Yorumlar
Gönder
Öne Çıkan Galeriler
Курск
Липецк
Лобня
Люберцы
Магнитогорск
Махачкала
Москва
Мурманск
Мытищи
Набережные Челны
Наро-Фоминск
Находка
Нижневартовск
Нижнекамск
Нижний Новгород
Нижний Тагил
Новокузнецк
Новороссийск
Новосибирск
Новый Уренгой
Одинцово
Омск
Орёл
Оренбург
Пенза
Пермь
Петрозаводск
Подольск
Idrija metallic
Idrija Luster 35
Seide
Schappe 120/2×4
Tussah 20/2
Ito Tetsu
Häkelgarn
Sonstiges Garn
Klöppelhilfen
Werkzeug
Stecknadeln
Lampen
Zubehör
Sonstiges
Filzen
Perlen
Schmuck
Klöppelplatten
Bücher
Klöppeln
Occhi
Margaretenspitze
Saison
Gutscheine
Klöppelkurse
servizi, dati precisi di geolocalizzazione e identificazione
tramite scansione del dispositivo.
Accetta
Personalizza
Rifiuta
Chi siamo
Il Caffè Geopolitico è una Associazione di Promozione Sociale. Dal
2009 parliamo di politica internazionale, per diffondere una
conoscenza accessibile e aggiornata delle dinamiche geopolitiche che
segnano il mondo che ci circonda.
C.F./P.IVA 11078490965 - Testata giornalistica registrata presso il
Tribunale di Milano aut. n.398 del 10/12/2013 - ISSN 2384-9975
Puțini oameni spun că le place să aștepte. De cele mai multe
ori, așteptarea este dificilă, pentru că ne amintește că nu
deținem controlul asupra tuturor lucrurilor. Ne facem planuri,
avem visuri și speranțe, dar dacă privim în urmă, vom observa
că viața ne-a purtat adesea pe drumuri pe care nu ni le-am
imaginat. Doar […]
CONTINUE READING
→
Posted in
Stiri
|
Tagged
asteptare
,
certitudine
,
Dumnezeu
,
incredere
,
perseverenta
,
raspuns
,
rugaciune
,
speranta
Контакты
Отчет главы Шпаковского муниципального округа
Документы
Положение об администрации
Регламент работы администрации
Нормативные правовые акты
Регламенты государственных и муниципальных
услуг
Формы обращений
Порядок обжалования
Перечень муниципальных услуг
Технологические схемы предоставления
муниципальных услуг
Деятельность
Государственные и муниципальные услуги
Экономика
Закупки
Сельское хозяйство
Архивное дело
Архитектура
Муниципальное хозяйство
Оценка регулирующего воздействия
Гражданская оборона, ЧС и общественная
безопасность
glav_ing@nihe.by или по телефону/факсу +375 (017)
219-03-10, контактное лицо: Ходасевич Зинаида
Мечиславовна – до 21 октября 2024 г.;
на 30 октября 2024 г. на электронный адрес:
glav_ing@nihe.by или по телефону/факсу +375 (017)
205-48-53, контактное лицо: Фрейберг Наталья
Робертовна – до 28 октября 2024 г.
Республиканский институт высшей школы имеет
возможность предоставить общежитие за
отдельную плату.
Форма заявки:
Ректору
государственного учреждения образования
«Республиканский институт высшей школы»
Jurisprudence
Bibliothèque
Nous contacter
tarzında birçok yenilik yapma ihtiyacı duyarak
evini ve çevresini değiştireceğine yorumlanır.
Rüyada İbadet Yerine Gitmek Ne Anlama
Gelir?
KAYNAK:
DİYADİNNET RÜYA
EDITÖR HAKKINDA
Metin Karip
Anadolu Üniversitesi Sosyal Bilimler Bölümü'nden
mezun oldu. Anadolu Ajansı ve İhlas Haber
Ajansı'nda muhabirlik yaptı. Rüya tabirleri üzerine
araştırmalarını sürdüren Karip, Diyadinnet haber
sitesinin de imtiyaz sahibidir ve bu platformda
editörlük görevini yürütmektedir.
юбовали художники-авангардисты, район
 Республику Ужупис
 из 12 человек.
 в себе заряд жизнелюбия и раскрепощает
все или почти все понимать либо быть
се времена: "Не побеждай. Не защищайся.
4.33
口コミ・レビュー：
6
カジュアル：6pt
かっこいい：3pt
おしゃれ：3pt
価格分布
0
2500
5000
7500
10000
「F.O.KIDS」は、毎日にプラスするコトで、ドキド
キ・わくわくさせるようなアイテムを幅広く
* * *
Activity: Search the records above for the string "Республиканский". Report each line that has it.

Answer section:
Республиканский институт высшей школы имеет
«Республиканский институт высшей школы»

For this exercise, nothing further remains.